Chris aveva un’espressione sempre più perplessa.
— Se pensate che tutto questo discorso significhi qualcosa per me, — disse — allora temo di essermi perso la parte più importante.
— Il Grande Salto — spiegò Gaby. — Probabilmente, è un bene che tu non ricordi niente. Gea getta giù dal mozzo i pellegrini, servendosi di un ascensore truccato, dopo avere parlato con loro. Precipitano lungo tutto il raggio, fino alla periferia.
— Non ricordi proprio niente? — chiese Cirocco. Non si sentì più scorrere l’acqua della doccia, e un titanide le porse un asciugamano.
— Niente. Dal momento in cui ho lasciato Gea, e fino a non molto tempo fa, la mia memoria è una tabula rasa.
— Potrebbe essere comprensibile, anche senza il tuo disturbo — disse Cirocco. — Ma ho parlato con uno degli angeli. Guardò Robin. — Era un nostro vecchio amico: "Ciccio" Fred.
Gaby rise. — È ancora sulla breccia, quello? — Si accorse che Robin la guardava con occhi fiammeggianti, e cercò di smettere di ridere, ma non ci riuscì.
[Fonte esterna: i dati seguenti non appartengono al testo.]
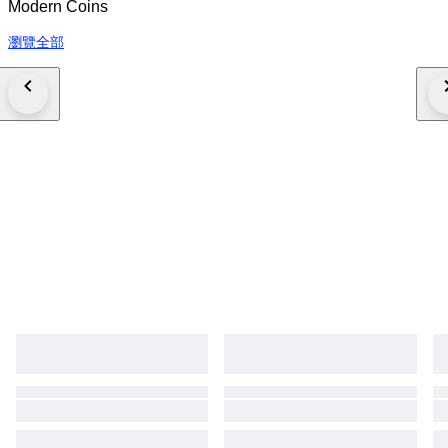
Modern Coins
瀏覽全部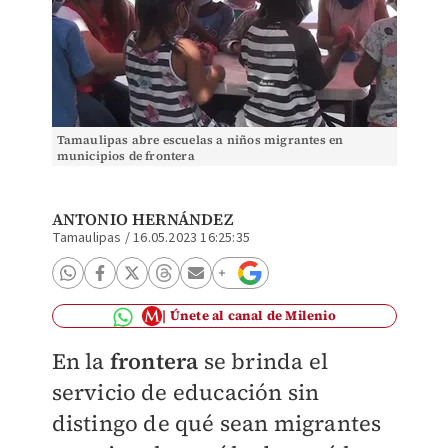
Tamaulipas abre escuelas a niños migrantes en
municipios de frontera
ANTONIO HERNÁNDEZ
Tamaulipas
/
16.05.2023 16:25:35
Únete al canal de Milenio
En la
frontera
se brinda el
servicio de educación sin
distingo de qué sean migrantes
— È ancora sulla breccia, cercando di mettere il sale sulla coda alle umane di passaggio. Mi ha detto di avere recentemente trovato due veri gatti rabbiosi. Una alla fine si è decisa a collaborare, e lui l’ha lasciata nell’Ofione. L’altro, invece, era tutto pazzo. Non è riuscito ad avvicinarsi, ma l’ha tenuto d’occhio e lo ha seguito, pensando che, una volta giunto vicino alla terra, gli sarebbe entrato un po’ di sale in zucca. Immaginatevi il suo stupore quando l’uomo è finito a piena schiena sul dorso di un aerostato.